The scientists used tweets and the associated metadata to identify any user in a group of 10,000 Twitter users with 96.7 per cent accuracy. Even when muddling up to 60 per cent of the metadata, the model could still pinpoint a single person with more than 95 per cent accuracy.

“Metadata is much larger when compared to the actual content of a tweet,” says Savvas Zannettou, a PhD student at the Cyprus University of Technology. People wrongly assume that because the data is online, they aren’t vulnerable to identification, adds Beatrice Perez of University College London, a co-author of the paper.

No right-thinking person would tell a total stranger what their address is if approached on the street. But they might tell them how often they turn their bedroom light on and off. “That’s the mentality with metadata,” says Perez. “People think it’s not a big deal. But couple it with another piece of information and I know when you’re home or not.”

It’s a commonly held belief, agrees Zannettou. “The average person doesn’t recognise that she can be easily identified using metadata.” Most Twitter users, he reckons, have no idea that Twitter holds 144 pieces of metadata on them, which is publicly accessible through the site’s API.

Being anonymous won't help

The researchers took a corpus of five million Twitter users and ran 14 pieces of metadata from their tweets (including the time the account was created, the time a tweet was published, and the number of favourites, followers and following) through three different machine learning algorithms.

The most efficient at identifying individual accounts with the best accuracy was also one of the most basic machine learning algorithms, say the researchers. It showed that it’s possible to identify with near-precise accuracy an individual using just a handful of pieces of metadata.

It does so by training the model with a known dataset of users, demonstrating that they behave in a certain way on Twitter based on the metadata of their tweets. When the model is run “in the wild”, using new tweets from the same users, it can unpick people’s behaviour from metadata, identifying them as a specific individual.

Trying to anonymise the data collected by social networks isn’t the answer, says Perez. “It’s very hard to anonymise a data set,” she explains. Triangulation using one or more sets of data is easy to do, and can often undo any attempts to remove identifying information.

Perez and her colleagues proved that by obfuscating the dataset they had from Twitter, removing some fields to try and make it more difficult for their system to pinpoint individuals. “If we had a few data points not blurred, it was still easy,” she says. The identification rate stayed largely stable right up to the point at which all unique elements are removed – and it becomes impossible to discern one person from any other.

Things are likely to improve following the introduction of GDPR in late May. “I think we’re going to find more scrutiny around metadata,” explains Pat Walshe, a data protection consultant. Article 25 of GDPR calls for “data protection by design and by default”. That regulation, also called data minimisation, requires that only the specific data required to carry out a task is processed by companies.

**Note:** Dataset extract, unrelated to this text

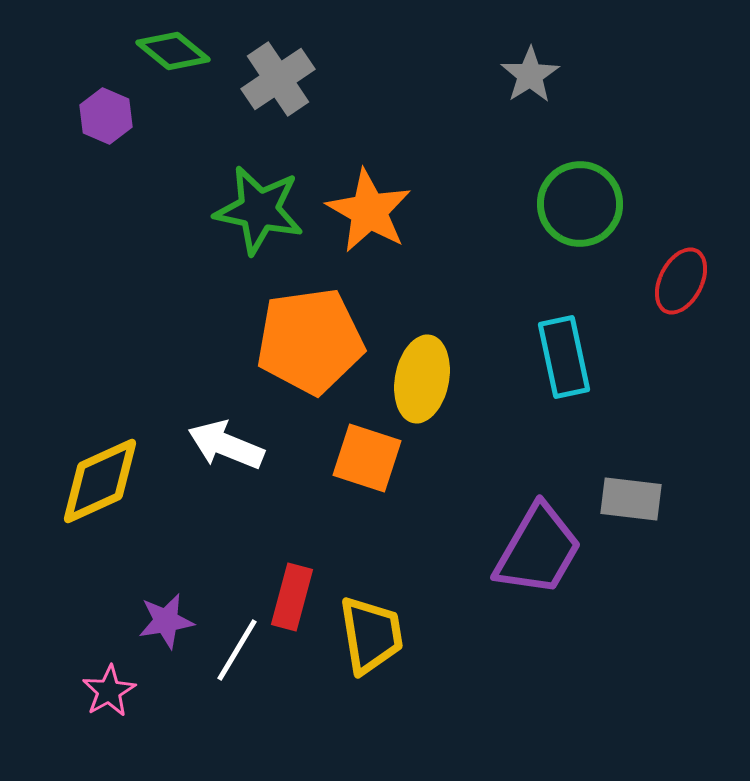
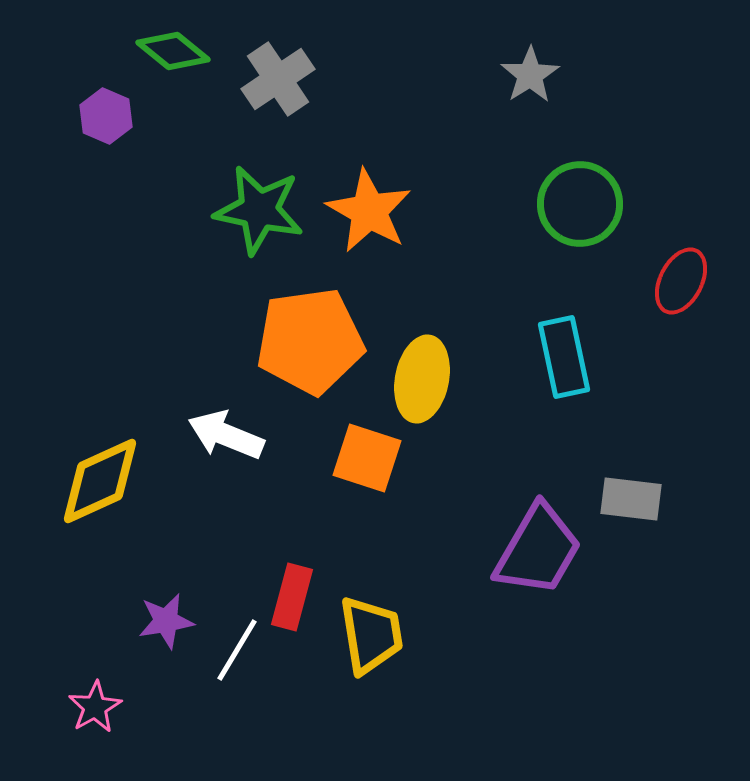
white arrow: moved 10 px up
pink star: moved 14 px left, 16 px down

But the bigger question, beyond whether it’s right or not that companies can hold so much identifying information about us all, is whether the average person values their privacy in the first place. “For sure, the average user should care,” says Zannettou. “But I’m sceptical if they do.”

< Here >

Link to comment
Share on other sites


  • Replies 2
  • Views 1.2k
  • Created
  • Last Reply

Hundreds of articles are written warning people that if they are on the internet they and their data is not secure.  If you use any website, whether you use a commercial VPN or proxy or a free one, or even if you use TOR, you can be traced.  It may not be possible for normal users to track you but any of the thousands of law enforcement/intelligence organizations can and some with the ease that you use to open a web page.  For years it has been public information that people can be traced on facebook, twitter, etc by anyone.  The show Catfish showed people weekly how they tracked people down on facebook and twitter, it didn't take a rocket scientist for a bunch of code and software to do it.

Link to comment
Share on other sites


10 hours ago, straycat19 said:

Hundreds of articles are written warning people that if they are on the internet they and their data is not secure.  If you use any website, whether you use a commercial VPN or proxy or a free one, or even if you use TOR, you can be traced

There's a big difference in being traced and having some malware the FBI  are some other agency has  bought from some hacker that is no better than the person they are exploiting served  to you. Are some dumb user having poor cybersec  to begin with and even using sites like Twitter , Facebook , Etc to begin with . In many countries  they use tor in and open source social media its a matter of life or death because they speak on subjects that  there Government don't allow , Things were people like you take for granted  like freedom of the press can get you killed in many countries , these are tor users too and there life depends on this software . Funny they never was able too catch up with Snowden tell after he escaped , and all the carnies they put on sites he used didn't do a bit  of good after the fact.  Last time i read anything about them exploiting Tor was some years ago when they was using it to catch a pedo ring.

 

Basically every article tells you how they got caught and none of it was as simple as tracing someone. Only very few have they ever posted about who they caught  are they got away  they knew about, because the majority  never got caught . For every person they took out on the darkweb  there were 100s they never caught . Drug Markets on the Darkweb are so bad that the idiots use to come on the clearnet  on sites like reddit and tell each other were to buy  so reddit ban the sub and they were just doing these junkies a favor and shutting them up were the fbi and others could not see them, the further they drive them underground the harder they are to catch. Its like all the hackers that are using Twitter there idiots as soon as one of them do something serious  the FBI  will have enough too catch them on.

 

Quote

 

hackerfactor:

How do Tor users get caught later down the track after years?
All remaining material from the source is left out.